Saved entries:
┏━━

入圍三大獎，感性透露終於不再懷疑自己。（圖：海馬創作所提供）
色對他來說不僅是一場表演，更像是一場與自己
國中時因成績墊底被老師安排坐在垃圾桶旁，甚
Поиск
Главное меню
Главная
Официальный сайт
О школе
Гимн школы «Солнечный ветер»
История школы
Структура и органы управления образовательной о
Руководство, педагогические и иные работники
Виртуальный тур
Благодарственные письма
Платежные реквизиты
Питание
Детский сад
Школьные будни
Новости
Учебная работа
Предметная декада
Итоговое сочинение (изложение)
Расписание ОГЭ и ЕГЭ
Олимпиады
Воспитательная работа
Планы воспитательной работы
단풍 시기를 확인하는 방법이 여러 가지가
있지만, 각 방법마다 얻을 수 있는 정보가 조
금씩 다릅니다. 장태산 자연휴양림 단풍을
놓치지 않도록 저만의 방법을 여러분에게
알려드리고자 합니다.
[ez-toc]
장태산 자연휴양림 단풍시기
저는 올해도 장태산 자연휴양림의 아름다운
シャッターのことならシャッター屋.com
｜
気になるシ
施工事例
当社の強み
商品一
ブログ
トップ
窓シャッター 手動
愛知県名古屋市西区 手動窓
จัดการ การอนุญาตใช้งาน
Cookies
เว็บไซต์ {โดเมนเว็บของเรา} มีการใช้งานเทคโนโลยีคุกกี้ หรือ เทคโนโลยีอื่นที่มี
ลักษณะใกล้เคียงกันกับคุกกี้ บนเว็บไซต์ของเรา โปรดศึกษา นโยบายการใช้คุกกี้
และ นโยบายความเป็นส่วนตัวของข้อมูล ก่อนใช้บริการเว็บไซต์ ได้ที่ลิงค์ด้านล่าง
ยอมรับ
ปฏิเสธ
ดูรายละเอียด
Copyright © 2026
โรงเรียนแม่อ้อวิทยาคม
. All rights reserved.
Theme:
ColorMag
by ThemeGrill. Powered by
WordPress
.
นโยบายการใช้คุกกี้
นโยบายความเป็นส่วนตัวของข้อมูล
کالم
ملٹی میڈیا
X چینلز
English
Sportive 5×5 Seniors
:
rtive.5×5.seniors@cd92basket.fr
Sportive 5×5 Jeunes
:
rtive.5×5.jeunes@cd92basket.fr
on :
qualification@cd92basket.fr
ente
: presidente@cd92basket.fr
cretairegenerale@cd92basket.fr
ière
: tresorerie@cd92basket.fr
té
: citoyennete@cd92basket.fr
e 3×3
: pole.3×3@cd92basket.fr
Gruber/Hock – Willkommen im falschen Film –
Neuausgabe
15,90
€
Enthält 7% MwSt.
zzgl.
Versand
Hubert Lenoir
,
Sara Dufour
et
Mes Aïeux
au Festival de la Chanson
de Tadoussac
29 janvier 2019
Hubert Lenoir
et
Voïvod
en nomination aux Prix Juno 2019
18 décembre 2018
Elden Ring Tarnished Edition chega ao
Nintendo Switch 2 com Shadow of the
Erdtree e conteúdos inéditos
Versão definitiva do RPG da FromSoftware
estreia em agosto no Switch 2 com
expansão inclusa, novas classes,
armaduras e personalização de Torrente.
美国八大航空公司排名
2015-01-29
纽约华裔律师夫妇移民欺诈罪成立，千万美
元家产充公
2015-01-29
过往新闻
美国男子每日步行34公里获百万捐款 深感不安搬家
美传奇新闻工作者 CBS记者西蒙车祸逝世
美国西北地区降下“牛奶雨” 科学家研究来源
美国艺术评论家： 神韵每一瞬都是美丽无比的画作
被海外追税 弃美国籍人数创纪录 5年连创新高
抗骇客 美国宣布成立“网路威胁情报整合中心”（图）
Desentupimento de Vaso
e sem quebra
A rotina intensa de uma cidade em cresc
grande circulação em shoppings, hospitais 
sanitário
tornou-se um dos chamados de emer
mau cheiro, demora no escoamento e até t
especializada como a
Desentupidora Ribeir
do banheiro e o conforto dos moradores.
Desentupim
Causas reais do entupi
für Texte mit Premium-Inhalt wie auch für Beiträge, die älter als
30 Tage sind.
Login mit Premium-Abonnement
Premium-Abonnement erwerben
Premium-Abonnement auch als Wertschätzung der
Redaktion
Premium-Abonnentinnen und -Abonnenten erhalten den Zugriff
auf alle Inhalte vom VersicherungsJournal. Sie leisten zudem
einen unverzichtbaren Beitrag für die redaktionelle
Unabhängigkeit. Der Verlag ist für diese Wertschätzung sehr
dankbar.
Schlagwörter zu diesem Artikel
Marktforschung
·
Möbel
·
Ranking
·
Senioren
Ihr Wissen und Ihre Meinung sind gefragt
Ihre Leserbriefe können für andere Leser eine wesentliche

┗━━
┏━━

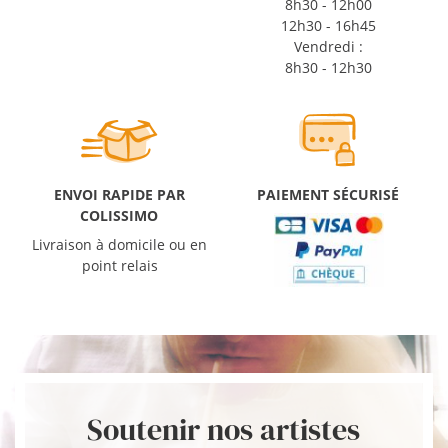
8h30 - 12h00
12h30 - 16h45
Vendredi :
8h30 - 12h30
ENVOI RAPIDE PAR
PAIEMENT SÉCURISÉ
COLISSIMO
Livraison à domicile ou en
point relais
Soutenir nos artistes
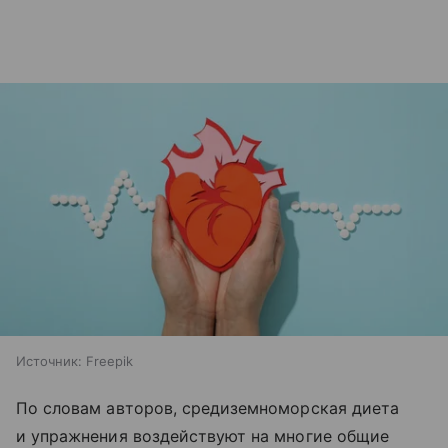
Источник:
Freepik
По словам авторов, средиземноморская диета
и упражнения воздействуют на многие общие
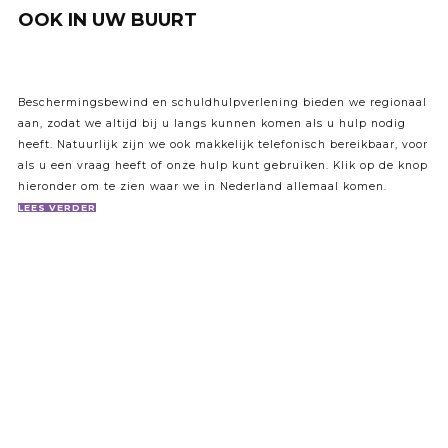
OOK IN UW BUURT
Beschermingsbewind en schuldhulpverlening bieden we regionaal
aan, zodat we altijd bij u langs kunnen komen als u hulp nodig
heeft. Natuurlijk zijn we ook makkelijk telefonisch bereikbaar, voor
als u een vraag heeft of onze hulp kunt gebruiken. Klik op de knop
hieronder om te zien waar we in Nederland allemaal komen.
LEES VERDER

┗━━

§ **WHAT TO DO**
Find the word "Ihre" in the records and pull out each line that has it.

§ **ANSWER TO THE EXERCISE**
Ihr Wissen und Ihre Meinung sind gefragt
Ihre Leserbriefe können für andere Leser eine wesentliche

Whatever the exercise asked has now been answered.